Font, Garranes, Co. Cork
Co. Cork |
Religious Objects
A small stone font sitting on a low concrete plinth beside a Cork graveyard wall is not, at first glance, the sort of object that demands much attention.
But this particular piece, with its irregular octagonal sides and a shallow bowl barely nine centimetres deep carved into its upper surface, has a quietly complicated history. It measures just 75 centimetres long and no more than 48 centimetres wide, and yet it appears to have survived centuries of burial, accidental rediscovery, and eventual rehousing before finding its current modest spot on the southern side of St. Martin's church at Garranes.

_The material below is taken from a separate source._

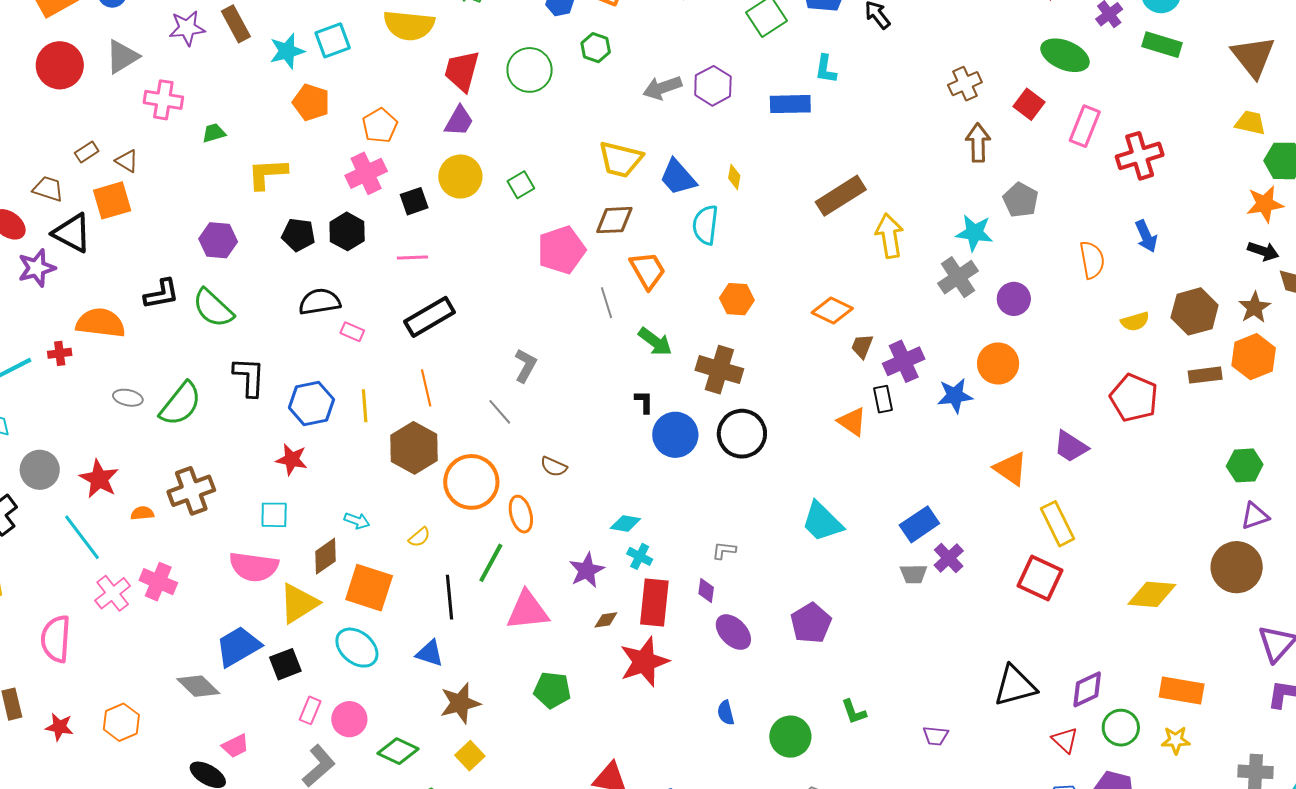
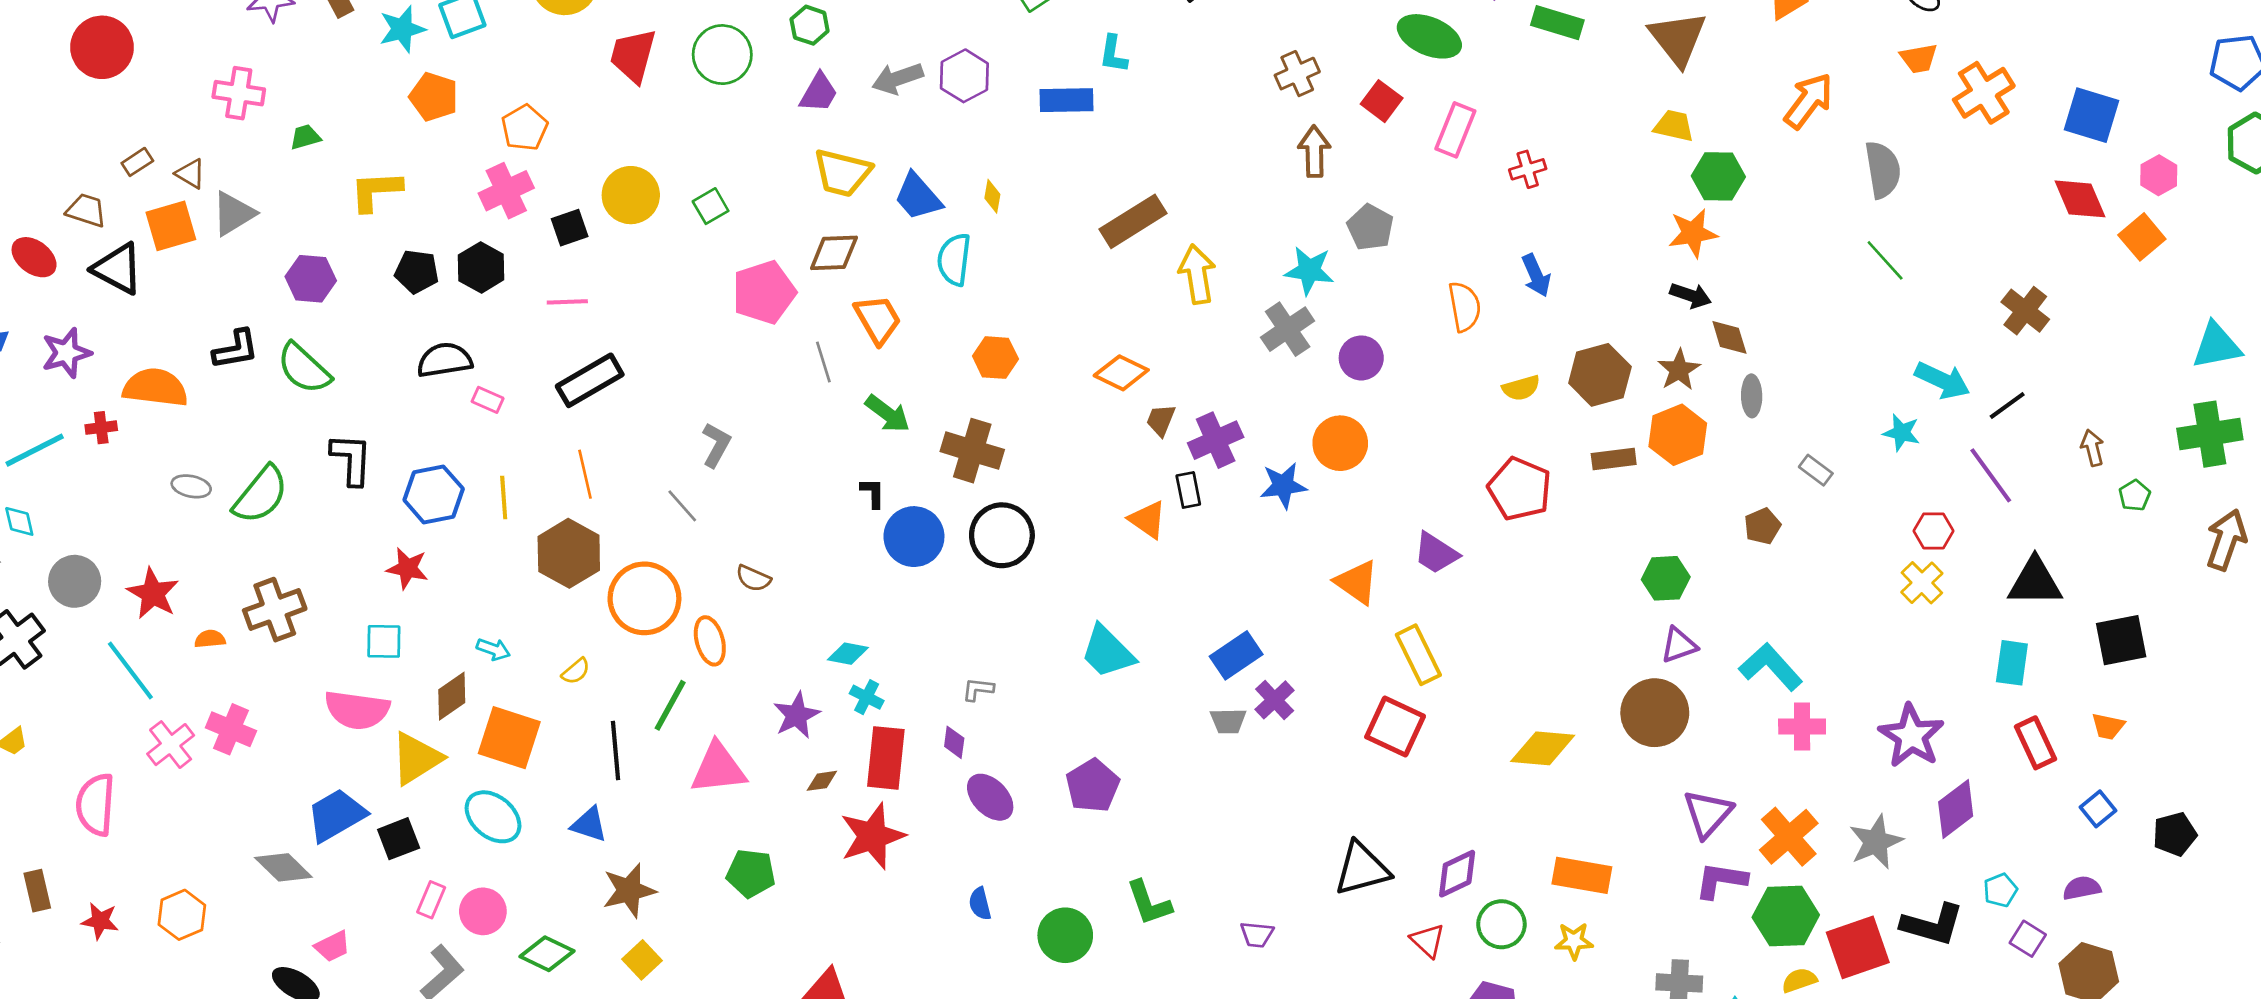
gray triangle: (122, 57) -> (234, 214), moved
purple trapezoid: (459, 121) -> (819, 93), moved
red cross: (1140, 156) -> (1528, 169), size x0.6
purple star: (37, 268) -> (66, 353), moved
green L-shape: (854, 712) -> (1149, 903), size x1.4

The font first came to scholarly notice in the early 1930s, when the archaeologist Seán P. Ó'Ríordáin encountered it during his survey of Kinalmeaky barony, a territorial division in south County Cork. When he found it, the font showed signs of having been recently dug up, and Ó'Ríordáin suspected it had been disturbed during the opening of a new grave in the surrounding churchyard. A baptismal font, typically a stone basin used for the administration of baptism, would once have been a fixture inside or immediately beside a church, which makes its burial in a graveyard all the more curious. A plaque placed beside it in later years records a local tradition that it originally belonged to Teampall Mairtin, an ancient church that was already described as being in ruins by 1615. It is possible the font predates the present church structure entirely, connecting it instead to that earlier ecclesiastical site. In the 1990s it was formally placed on a small concrete plinth to protect and display it.
The font sits close to the graveyard boundary fence, roughly ten metres from the south wall of the existing church. The plaque beside it is worth reading carefully; it carries the weight of several centuries of local memory compressed into a single sentence, and it raises questions about what else may still lie beneath the surrounding ground.